Search code examples
regexoracle-databaseplsqlemail-validation

Regexp_like vs regex validators online - diferent results


I have a regex expression for email validation using plsql that is giving me some headaches... :) This is the condition I'm using for an email ([email protected]) validation:

IF NOT REGEXP_LIKE (user_email, '^([\w\-\.]+)@((\[([0-9]{1,3}\.){3}[0-9]{1,3}\])|(([\w\-]+\.)+)([a-zA-Z]{2,4}))$') THEN
            control := FALSE;
            dbms_output.put_line('EMAIL '||C.user_email||' not according to regex');
END IF;

If I make a select based on the expression I don't get any values either:

Select * from TABLE_X where REGEXP_LIKE (user_email, '^([\w\-\.]+)@((\[([0-9]{1,3}\.){3}[0-9]{1,3}\])|(([\w\-]+\.)+)([a-zA-Z]{2,4}))$');

Using regex101.com I get full match with this email: [email protected]

Any idea?


Solution

  • The regular expression syntax that Oracle supports is in the documentation.

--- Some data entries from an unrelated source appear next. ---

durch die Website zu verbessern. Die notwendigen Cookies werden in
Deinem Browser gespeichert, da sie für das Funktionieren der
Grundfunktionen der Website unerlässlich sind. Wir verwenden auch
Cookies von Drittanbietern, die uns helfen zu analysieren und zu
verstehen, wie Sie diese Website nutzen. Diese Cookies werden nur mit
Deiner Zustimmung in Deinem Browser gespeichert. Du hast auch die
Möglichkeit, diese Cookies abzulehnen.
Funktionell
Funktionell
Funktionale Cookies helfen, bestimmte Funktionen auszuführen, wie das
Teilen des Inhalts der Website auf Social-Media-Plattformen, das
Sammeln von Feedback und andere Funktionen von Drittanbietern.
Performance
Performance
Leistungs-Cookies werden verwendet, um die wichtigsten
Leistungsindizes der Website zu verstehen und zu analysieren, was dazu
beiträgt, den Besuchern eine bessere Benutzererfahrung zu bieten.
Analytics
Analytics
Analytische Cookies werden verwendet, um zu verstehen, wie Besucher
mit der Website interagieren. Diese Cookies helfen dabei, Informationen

    It seems Oracle doesn't understand the \w inside the []. You can expand that to:

    with table_x (user_email) as (
      select '[email protected]' from dual
      union all
      select 'bad [email protected]' from dual
    )
    Select * from TABLE_X
    where REGEXP_LIKE (user_email, '^[a-zA-Z_0-9.-]+@((\[([0-9]{1,3}\.){3}[0-9]{1,3}\])|([a-zA-Z_0-9-]+.)+[a-zA-Z]{2,4})$');
    
    USER_EMAIL            
    ----------------------
    [email protected]
    

    You don't need to escape the . or - inside the square brackets, by doing that you would allow literal backslashes to be matched.

    This sort of requirement has come up before - e.g. here - but you seem be allowing IP address octets instead of FQDNs, enclosed in literal square brackets, which is unusual.

    As @BobJarvis said you could also use the [:alnum:] but would still need to include underscore. That could allow non-ASCII 'letter' characters you aren't expecting; though they may be valid, as are other symbols you exclude; you seem to be following the 'common advice' mentioned in that article though.